For more than four months he roomed with 40 non-ambulatory patients. While lying in a full body cast and traction, he leafed through the medical records of other patients to keep busy. This engrossed him during the day so he could sleep at night. At his discharge in February 1944, Fisher wore steel braces from hips to neck and walked with a pronounced limp.
While continuing to recuperate and learning to live with his residual physical problems, Fisher, at the age of twenty-five, returned to Kalamazoo. He would not return to Harvard Law School while the war waged on. He was determined to obtain a job in a defense industry. While trying to get a job, he kept getting told that with his braces and spastic right leg he could not be used, not even for the lowest possible clerkship. Companies were afraid he'd fall and puncture a lung, risking worker's compensation claims. He was even rejected at Kalamazoo's biggest defense company where he knew the personnel director.
At this point the Disabled American Veterans (DAV) contacted Fisher. The DAV informed Fisher that they needed his help. About five hundred (500) disabled veterans had submitted claims to
obtain medical services, financial compensation, wheelchairs, rehabilitation and more. Their files were waiting to be processed. Fisher facilitated hundreds of claims between February 1944 and August 1944 when he finally returned to Harvard Law School.
Fisher graduated from Harvard Law School in February 1945. Large and prestigious eastern firms generally sought Harvard graduates. Fisher's experience was different. Although he had graduated in the top third of his class, he encountered two forms of discrimination. Some firms refused to hire him stating that his disabilities and braces made him a poor risk for health and additional injuries; others would not hire him because he was Jewish.
He decided to begin his own practice. From the first day, disabled veterans whom Fisher had previously assisted retained him as their attorney. He remembers his practice looked like an emergency room, with clients using crutches, wheelchairs and other adaptive equipment. These disabled veterans also brought their parents, grandparents, aunts, uncles, siblings and friends. He worked on all kinds of problems from purchasing real estate to wills, business ventures, leases, marital concerns and more.

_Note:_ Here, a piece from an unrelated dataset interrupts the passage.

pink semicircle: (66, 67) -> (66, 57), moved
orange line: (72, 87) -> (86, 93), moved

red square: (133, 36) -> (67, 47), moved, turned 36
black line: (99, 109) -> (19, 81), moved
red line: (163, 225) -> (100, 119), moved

Fisher was immersed in the lives of individuals with disabilities as fellow veterans, friends, acquaintances and clients. He learned about the problems of access, mobility, employment, the bedroom and the bathroom.

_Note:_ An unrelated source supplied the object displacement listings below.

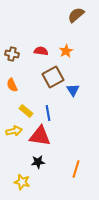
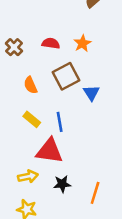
brown cross: (12, 54) -> (14, 47), turned 32
orange semicircle: (12, 85) -> (30, 85), moved
yellow arrow: (14, 131) -> (28, 176), moved
black star: (38, 162) -> (62, 184), moved

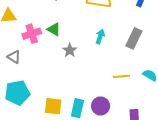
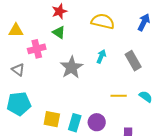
green triangle: (54, 29) -> (59, 32), moved
gray rectangle: (134, 38) -> (133, 61), turned -60
gray star: (70, 50) -> (71, 67), size x1.6

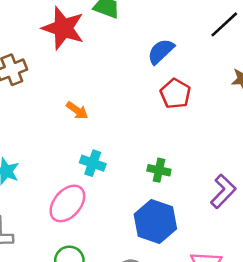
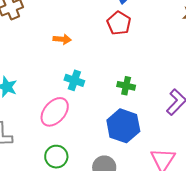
red pentagon: (175, 94) -> (119, 23), moved
orange arrow: (77, 110) -> (62, 39), turned -30

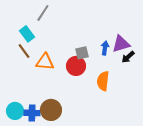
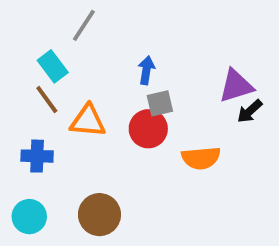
blue arrow: (105, 48) -> (146, 70), moved
orange semicircle: (103, 81) -> (201, 158), turned -102
blue cross: (32, 113) -> (37, 156), moved

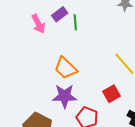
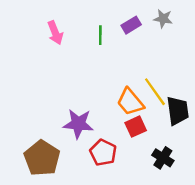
purple rectangle: (60, 14) -> (131, 25), moved
orange trapezoid: (66, 68) -> (130, 102), moved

Fisher journeyed the short distance from Kalamazoo to Percy Jones Hospital in Battle Creek (the old Kellogg sanitorium featured in the movie The Road to Wellville) because it was the official government hospital to treat and rehabilitate amputees. A huge number of both above and below the knee amputees resided in Battle Creek. Many would travel the short distance to Kalamazoo for the bigger city's more active social life. It was not uncommon to see many people using prostheses. Unfortunately for those going downtown, Kalamazoo had quite tall curbs and people would fall on them breaking stumps and injuring themselves. Wheelchair users were simply unable to travel downtown.

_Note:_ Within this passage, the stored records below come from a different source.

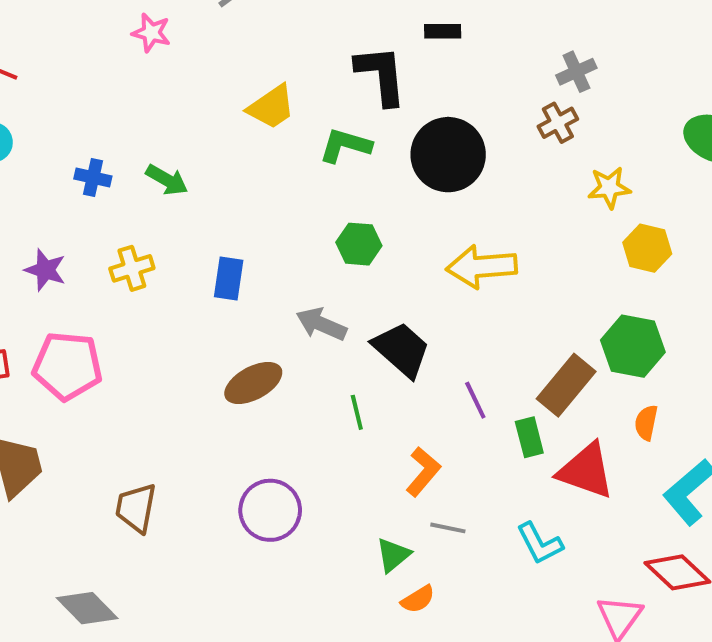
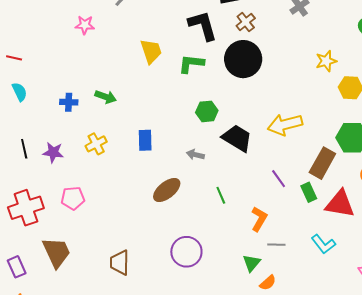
yellow trapezoid: (271, 107) -> (151, 51), turned -64
brown cross: (558, 123) -> (246, 22), moved
yellow arrow: (482, 267) -> (285, 125), moved
gray arrow: (321, 324) -> (195, 155), size x0.7
black trapezoid: (401, 350) -> (237, 138), moved
pink pentagon: (67, 366) -> (73, 198), size x0.7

In 1945, Fisher took it upon himself to get curb cuts and side-pipe rails. He petitioned the Kalamazoo city commission and testified before them. The city manager, whose adult son used a wheelchair, understood the problem firsthand. The city commission authorized the construction of cement ramps with safety rails in the central business district. Test ramps were constructed in 1945 and placed at the corners of three or four blocks.
A local DAV chapter monitored their usage. In a March 1946 letter to the mayor, Fisher stated that the "ramps were instrumental in allowing disabled veterans, disabled non-veterans, aged and infirm persons and mothers with baby carriages more freedom of movement..." and that "These cement ramps in many instances mean the difference between disabled veterans and disabled
non-veterans having employment, as with the ramps a person confined to a wheelchair, on crutches or wearing an artificial limb is able to get to a place of employment unaided. The ramps thus enable many so called unemployable persons to become employable persons, and not only benefit the disabled person alone, but benefit the community at large as well."
Kalamazoo's city commission responded to the experiment by becoming the first city government known to approve a curb cut program, appropriating $680 to install 34 additional curb cuts (Brown, "The Curb Ramps of Kalamazoo").
BUILDING PLANKS TO ROLL ON:
THE GREAT EXPERIMENT AT THE UNIVERSITY OF ILLINOIS
While Jack Fisher worked to implement curb cuts in Kalamazoo, other firsts were taking place in Illinois. In the 1947-48 academic year, a former Veterans Administration Hospital in Galesburg, Illinois, was converted into a satellite campus of the University of Illinois. The University took this action to accommodate the many World War II veterans seeking to utilize the funding of the GI Bill to earn their college degrees.
A year later, however, in 1949, it was decided that the Galesburg campus would be closed. The program's director, Timothy Nugent, appealed unsuccessfully to hundreds of other universities and colleges to adopt the program. There were no takers. Unwilling to accept defeat, Nugent and the students loaded into several cars and set off for the state capitol in Springfield to request that Governor Adlai Stevenson intervene to stop the closure. They staged protests that included building temporary ramps from wooden planks to show how easy it would be to accommodate wheelchairs.
Their effort did not succeed. The campus closed. The students refused to give up. They continued their self-advocacy by seeking to move the "Rehab Program," as they called it, to Champaign-Urbana. Support for the continuation of the program at the main campus was minimal. Most administrators believed that individuals with severe physical disabilities could not possibly live "normal" lives, could not have families and could not obtain gainful employment. Why boost their hopes with a prestigious University of Illinois degree?
The experiment might have ended then except the same group of students with disabilities took their show on the road to Champaign-Urbana. Their goal in traveling to the main campus was to demonstrate that, with minimal architectural and personal assistance, they could successfully negotiate the campus and that they were more than equal to the challenge of the institution's academic programs. After a day of demonstrations, the university begrudgingly granted provisional or "experimental" status to the rehabilitation program at Champaign-Urbana. Attitudes about disability at the university were vehemently expressed. A father of a non-disabled woman dating a post-polio law student despaired that, "I suppose the University should receive some credit for trying to help these poor unfortunates, but isn't there something you can do to protect our sons and daughters from these freaks?" (Expanding Horizons, ii)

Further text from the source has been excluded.